== WHAT IS REQUIRED ==
Your answer should consist of each line below that contains the string "meio".

Segment Start: DATA TO PROCESS

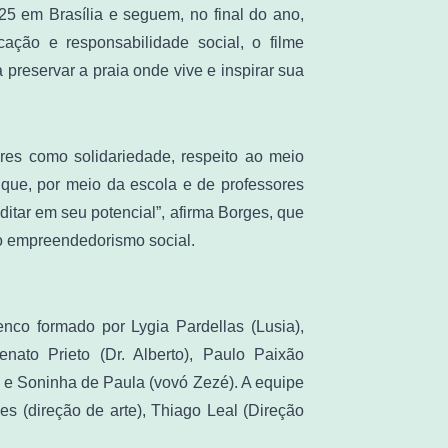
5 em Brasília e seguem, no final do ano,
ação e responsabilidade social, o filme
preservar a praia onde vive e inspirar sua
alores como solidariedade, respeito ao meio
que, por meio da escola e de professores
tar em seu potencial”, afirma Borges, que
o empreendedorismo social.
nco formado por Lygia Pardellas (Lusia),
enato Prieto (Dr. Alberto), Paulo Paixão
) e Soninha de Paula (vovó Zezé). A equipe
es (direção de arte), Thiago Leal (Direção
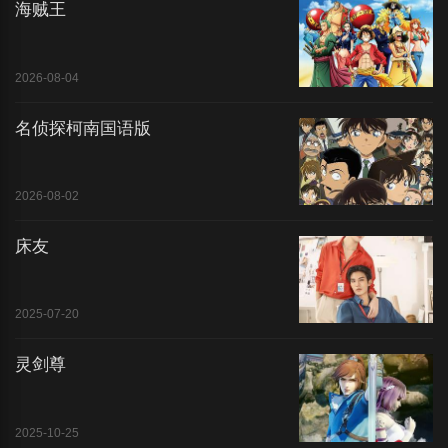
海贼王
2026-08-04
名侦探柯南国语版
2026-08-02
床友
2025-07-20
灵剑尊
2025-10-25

Segment End: DATA TO PROCESS
Segment Start: DATA TO PROCESS

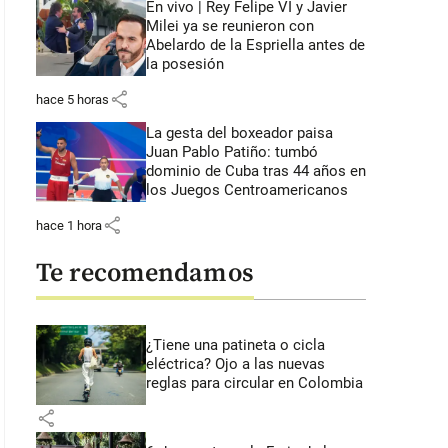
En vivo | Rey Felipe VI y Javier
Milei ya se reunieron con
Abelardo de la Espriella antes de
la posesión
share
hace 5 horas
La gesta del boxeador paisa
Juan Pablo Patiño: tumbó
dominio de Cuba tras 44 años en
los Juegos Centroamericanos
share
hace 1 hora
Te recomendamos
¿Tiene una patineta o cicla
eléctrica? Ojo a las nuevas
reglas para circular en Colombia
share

Segment End: DATA TO PROCESS

== ANSWER TO THIS EXERCISE ==
alores como solidariedade, respeito ao meio
que, por meio da escola e de professores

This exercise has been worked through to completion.